ふとした夕暮れどきとか夏の夜とかに、たまに思い出す男の子がいる。
 べつに彼とは二度と会えないわけでもなんでもないのに、私には彼と過ごした時間が幻のように思えてならなかった。
 たしかに昔の私と彼は毎日のように他愛ない言葉を交わしたし、何度も言い合ったりしたし、たまの休日にはいろんなところに出かけたけれど、私は彼の体温すらまともに知らないのだ。目と耳だけに刻まれた「彼氏」だった男の子の記憶は、日に日に薄れていく。
 覚えているのは、夕暮れの教室で私がコスチュームの修繕を終えるのを静かに待つ広い背中と、なんの飾り気もない告白のせりふと――ある日急に振り出した雨から庇うようにして、傘の中に私の肩を寄せた大きな手のひらの感触だけ。



 雑誌棚の向こう、透明なガラス越しに見る大雨はどこか他人事みたいに思えた。
 ぽたぽたと髪の先から水滴を垂らす私を、場違いなほど鮮やかなグリーンの制服に身を包んだ店員が、さっきから不快そうな目で見やっているのには気付いている。
 今夜の天気がひどく荒れるかもしれないということは朝のニュースでも言っていたのに、馬鹿正直に今日中の仕事をぜんぶ片付けることを優先してしまった私は、ほとんどの電車の運休にくわえてタクシーすら捕まらないことに絶望し、駅のそばのコンビニに逃げ込んだ。
 そして、今に至る。
 まるで、壊滅する街から逃げ遅れた映画の主人公になった気分だった。もしかしたらもう、この街には私と、レジの中に気だるげに立っている店員のふたりだけなのかもしれないとすら思える。
 もう濡れるのは仕方ないとして、問題は明日電車が動き出すまでの居場所だ。思い当たるビジネスホテルも、電車で二駅ぶんは離れている。
 背中に刺さる店員のちくちくとした視線に耐え兼ねえて、せめて軒先に出てもう一度タクシーが通るのを待とうとドアに手をかけたとき、ちょうど外側からもドアを押し開けようとするひとがいた。
 かんたんに力で押し負けた私は、思わず後ずさる。開いたドアの向こうから、ごうごうと唸るような風の音がむりやりに雪崩れ込んできた。

「すみません」

 びしょ濡れの女の姿ほどみじめなものはない。ましてや急に見せて驚かせてはいけない、と顔を伏せたまますれ違いざまに言う。
 入ってくるひとと入れ違うように外に出ようとしたそのとき、

「……おい、なまえ」

 誰の声だったっけ、と振り向きながら考えた。絶対に、はじめて聴く声ではなかった。

「あ」

 自分で呼び止めたくせに、そのひとは睨むように目を細めて私を見ていた。視線が合ってから数秒のあいだに、たしかに私だ、と確認するみたいに何度か赤い瞳が瞬く。

「もしかして、爆豪くん?」

 その名前を紡いだのはいつぶりか。しばらく口に出すことのなかった響きがやけに自然に唇から零れたことに驚いた。
 記憶のなかよりもいくらか大人びたような彼の頬のあたりに、濡れた髪が張り付いている。
 爆豪くんは肯定の代わりに、前髪から滴る水滴を犬のように首を振って払い落とした。

「……何しとんだオメーは、んな濡れたままで。風邪引きてぇんかよ」

 彼は私がここにいることが少し前からわかっていたみたいに落ち着き払っていた。記憶のなかでグレーの制服に身を包んだままだった彼の姿が、やっと上書きされる。
 驚きでわずかに高揚していた自分の声を思い出すと今更恥ずかしくなって、ぽたぽたと前髪から滴り落ちる水越しに、ただ爆豪くんの赤い瞳を見ていた。

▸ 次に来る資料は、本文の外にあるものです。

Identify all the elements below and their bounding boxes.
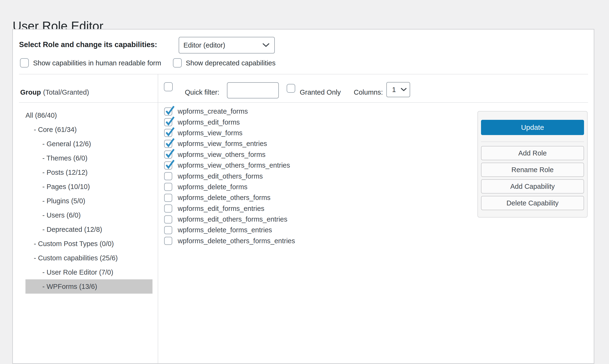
quick-filter-label: Quick filter: [185, 88, 219, 97]
capability-row: wpforms_delete_forms_entries [164, 225, 295, 235]
capability-checkbox[interactable] [164, 151, 172, 159]
capability-checkbox[interactable] [164, 129, 172, 137]
capability-row: wpforms_delete_forms [164, 182, 295, 192]
capability-name: wpforms_edit_others_forms_entries [178, 215, 287, 223]
columns-select[interactable]: 1 [386, 82, 410, 97]
capability-name: wpforms_edit_forms [178, 118, 240, 126]
rename-role-button[interactable]: Rename Role [481, 163, 584, 177]
capability-list: wpforms_create_formswpforms_edit_formswp… [164, 106, 295, 246]
group-item[interactable]: - WPForms (13/6) [26, 279, 152, 294]
group-item[interactable]: - Custom capabilities (25/6) [26, 251, 152, 265]
group-item[interactable]: - Deprecated (12/8) [26, 222, 152, 236]
add-capability-button[interactable]: Add Capability [481, 179, 584, 194]
group-item[interactable]: - User Role Editor (7/0) [26, 265, 152, 279]
capability-row: wpforms_delete_others_forms [164, 192, 295, 203]
capability-row: wpforms_view_forms [164, 128, 295, 138]
capability-name: wpforms_view_others_forms_entries [178, 161, 290, 169]
quick-filter-input[interactable] [227, 82, 279, 98]
divider [19, 102, 588, 103]
update-button[interactable]: Update [481, 120, 584, 135]
capability-name: wpforms_delete_others_forms [178, 194, 270, 202]
capability-row: wpforms_view_others_forms_entries [164, 160, 295, 171]
group-item[interactable]: All (86/40) [26, 108, 152, 122]
capability-name: wpforms_view_forms [178, 129, 242, 137]
show-deprecated-label: Show deprecated capabilities [186, 58, 276, 68]
capability-checkbox[interactable] [164, 183, 172, 191]
capability-checkbox[interactable] [164, 194, 172, 202]
group-tree: All (86/40)- Core (61/34)- General (12/6… [26, 108, 152, 294]
capability-row: wpforms_edit_others_forms [164, 171, 295, 182]
role-select-value: Editor (editor) [184, 41, 225, 49]
divider [19, 74, 588, 74]
select-role-label: Select Role and change its capabilities: [19, 40, 157, 50]
checkmark-icon [164, 148, 175, 159]
group-item[interactable]: - Users (6/0) [26, 208, 152, 222]
capability-name: wpforms_delete_forms_entries [178, 226, 272, 234]
capability-name: wpforms_edit_others_forms [178, 172, 263, 180]
granted-only-checkbox[interactable] [287, 84, 295, 93]
capability-row: wpforms_create_forms [164, 106, 295, 117]
columns-label: Columns: [354, 88, 383, 97]
group-item[interactable]: - Core (61/34) [26, 122, 152, 137]
group-item[interactable]: - Posts (12/12) [26, 165, 152, 180]
capability-checkbox[interactable] [164, 118, 172, 126]
group-item[interactable]: - Pages (10/10) [26, 180, 152, 194]
show-human-readable-checkbox[interactable] [20, 58, 29, 67]
capability-checkbox[interactable] [164, 161, 172, 169]
capability-checkbox[interactable] [164, 140, 172, 148]
action-buttons: Add RoleRename RoleAdd CapabilityDelete … [481, 146, 584, 210]
capability-name: wpforms_delete_forms [178, 183, 247, 191]
columns-select-value: 1 [392, 86, 396, 94]
divider [481, 142, 584, 142]
capability-row: wpforms_edit_forms_entries [164, 203, 295, 214]
group-header-title: Group [20, 89, 41, 96]
capability-name: wpforms_create_forms [178, 107, 248, 115]
capability-row: wpforms_view_forms_entries [164, 138, 295, 149]
granted-only-label: Granted Only [300, 88, 341, 97]
delete-capability-button[interactable]: Delete Capability [481, 196, 584, 210]
quick-filter-checkbox[interactable] [164, 82, 173, 91]
capability-name: wpforms_view_forms_entries [178, 140, 267, 148]
checkmark-icon [164, 138, 175, 149]
capability-row: wpforms_edit_forms [164, 117, 295, 128]
chevron-down-icon [401, 88, 407, 91]
group-header-suffix: (Total/Granted) [43, 89, 89, 96]
capability-row: wpforms_delete_others_forms_entries [164, 236, 295, 246]
capability-checkbox[interactable] [164, 215, 172, 223]
capability-checkbox[interactable] [164, 107, 172, 116]
actions-panel: Update Add RoleRename RoleAdd Capability… [477, 111, 588, 218]
chevron-down-icon [262, 43, 269, 47]
checkmark-icon [164, 159, 175, 170]
show-deprecated-checkbox[interactable] [173, 58, 182, 67]
checkmark-icon [164, 116, 175, 127]
show-human-readable-label: Show capabilities in human readable form [33, 58, 161, 68]
group-column-header: Group(Total/Granted) [20, 88, 89, 97]
capability-row: wpforms_view_others_forms [164, 149, 295, 160]
group-item[interactable]: - Custom Post Types (0/0) [26, 236, 152, 251]
user-role-editor-panel: Select Role and change its capabilities:… [12, 29, 594, 364]
capability-name: wpforms_view_others_forms [178, 151, 265, 159]
group-item[interactable]: - Plugins (5/0) [26, 194, 152, 208]
checkmark-icon [164, 105, 175, 116]
capability-checkbox[interactable] [164, 226, 172, 234]
checkmark-icon [164, 127, 175, 138]
group-item[interactable]: - Themes (6/0) [26, 151, 152, 165]
role-select[interactable]: Editor (editor) [179, 37, 275, 53]
capability-checkbox[interactable] [164, 237, 172, 245]
capability-checkbox[interactable] [164, 205, 172, 213]
capability-name: wpforms_delete_others_forms_entries [178, 237, 295, 245]
capability-name: wpforms_edit_forms_entries [178, 205, 264, 213]
add-role-button[interactable]: Add Role [481, 146, 584, 160]
capability-checkbox[interactable] [164, 172, 172, 180]
group-item[interactable]: - General (12/6) [26, 137, 152, 151]
column-divider [158, 74, 158, 363]
capability-row: wpforms_edit_others_forms_entries [164, 214, 295, 225]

 半歩前を歩く爆豪くんの着ているTシャツは一点も残さず雨に濡れ、黒くなっていた。きっと、元はダークグレーだったはずだ。
 歩き出してすぐに暴風で壊れてしまった私の傘の代わりに、親切にも彼のビニール傘が差し出された。でも彼は飛ばされないように柄を支えるだけで、その身はまともに雨を浴びている。

「爆豪くん、もうすこしちゃんと傘に入りなよ。めちゃくちゃ濡れてるよ」

 雨がコンクリートを叩く音にかき消されないように、私は半ば叫ぶように彼の背中に向かって言った。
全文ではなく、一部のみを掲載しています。